Assignment – Look over the lines below. Report each one that includes the string "blog".

Provided entries –
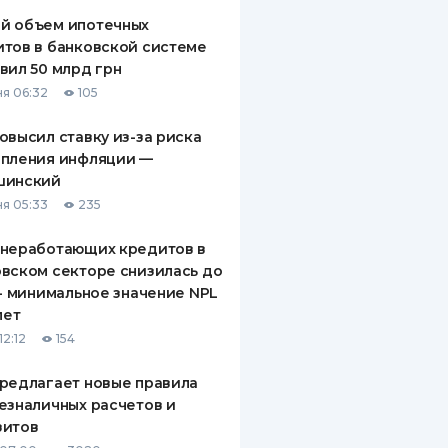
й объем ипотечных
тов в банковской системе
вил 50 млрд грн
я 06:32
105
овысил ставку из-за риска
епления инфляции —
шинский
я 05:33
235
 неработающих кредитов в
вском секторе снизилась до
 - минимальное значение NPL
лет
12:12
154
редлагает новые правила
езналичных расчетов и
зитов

==

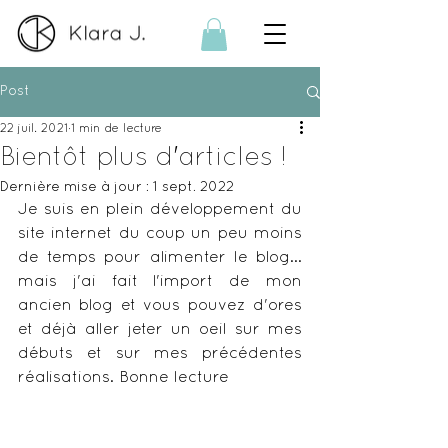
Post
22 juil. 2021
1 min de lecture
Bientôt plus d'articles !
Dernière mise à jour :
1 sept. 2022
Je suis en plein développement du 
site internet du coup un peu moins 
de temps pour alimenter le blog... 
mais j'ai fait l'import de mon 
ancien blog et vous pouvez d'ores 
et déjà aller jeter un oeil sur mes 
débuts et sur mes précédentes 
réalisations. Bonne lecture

Your response –
de temps pour alimenter le blog... 
ancien blog et vous pouvez d'ores 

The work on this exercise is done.